O livro apresenta os desenhos que B. (a identificação do paciente) faz durante o processo analítico. A técnica do desenho foi usada de tal forma que a criança possa dizer, através deste recurso, o que só aos poucos vai encontrando outros modos de simbolizar. São impressionantes as interpretações e os diálogos em torno dos desenhos da criança e os efeitos que tais interpretações vão tendo sobre o psiquismo de B. O material selecionada das mais de 300 sessões – quatro sessões semanais, durante dois anos de análise – vai deixando claro para o leitor como o dispositivo analítico é também constitutivo no sentido de fornecer o material simbólico necessário para a elaboração dos violentíssimos ataques que B. sofria.

Cassandra traz de forma corajosa e aberta suas interpretações, suas questões quanto à direção do tratamento e também excelentes hipóteses sobre a complexa dinâmica da designação do gênero e a constituição psicossexual deste paciente.

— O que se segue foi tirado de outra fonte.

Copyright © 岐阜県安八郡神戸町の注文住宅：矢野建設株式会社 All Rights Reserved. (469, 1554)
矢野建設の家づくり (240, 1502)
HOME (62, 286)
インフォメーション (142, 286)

A autora faz dialogar de forma didática as teorias de Melanie Klein e Silvia Bleichmar apresentando hipóteses gerais relevantes ao final do relato não apenas quanto ao caso em questão, mas também quanto à constituição psicossexual (identidade de gênero, em especial) de forma geral. É instigante a hipótese da autora de articular o caso apresentado com o fenômeno do “crossdressing”: ela o faz tendo o cuidado de respeitar a densa complexidade do fenômeno abrindo um campo de pesquisa importante. Afinal, dentro do campo da constituição sexual (gênero, identidade e orientação) dos homens, trata-se de um fenômeno relevante: vestir-se de mulher, querer ser uma mulher. Quais as origens disso? Quais os possíveis destinos? Como tal desejo pode estar articulado a outras defesas psíquicas?

O ponto que gostaria de colocar em discussão é a hipótese levantada pela autora (p. 175-6) de que “a fascinação narcisista de B. pelo corpo feminino denunciava, exatamente, muito mais o fracasso de uma identificação do que a sua instalação. Fracasso que demandava a envoltura da roupagem materna em uma função de segunda pele.” (França, 2017).

Será possível pensar em modos de identificação, por exemplo? Identificações mais coladas à imagem ou mais compulsivas em detrimento de outras, mais simbólicas e com uma carga mais livre de tradução/criação por parte da criança? Enfim, a hipótese faz sentido e acredito que a partir dela podemos discutir esse caso clínico em debates mais ampliados.

Recomendo a leitura deste livro não apenas àquelas(es) interessados na clínica psicanalítica com crianças, mas às(aos) interessadas(os) no debate sobre gênero e psicanálise de forma geral. O livro é um exemplo notável da metodologia clássica estabelecida por Freud: o caso clínico fazendo a teoria trabalhar.